*** DATA PROVIDED

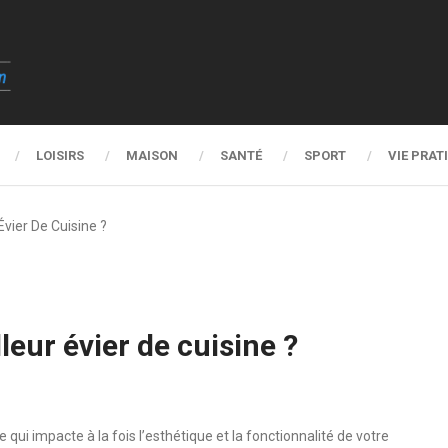
LOISIRS
MAISON
SANTÉ
SPORT
VIE PRAT
vier De Cuisine ?
eur évier de cuisine ?
e qui impacte à la fois l’esthétique et la fonctionnalité de votre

******

— ASSIGNMENT —
The result should be an exact repetition of all the records. Drop the pictures.

— THE COMPLETED TASK —
LOISIRS
MAISON
SANTÉ
SPORT
VIE PRAT
vier De Cuisine ?
eur évier de cuisine ?
e qui impacte à la fois l’esthétique et la fonctionnalité de votre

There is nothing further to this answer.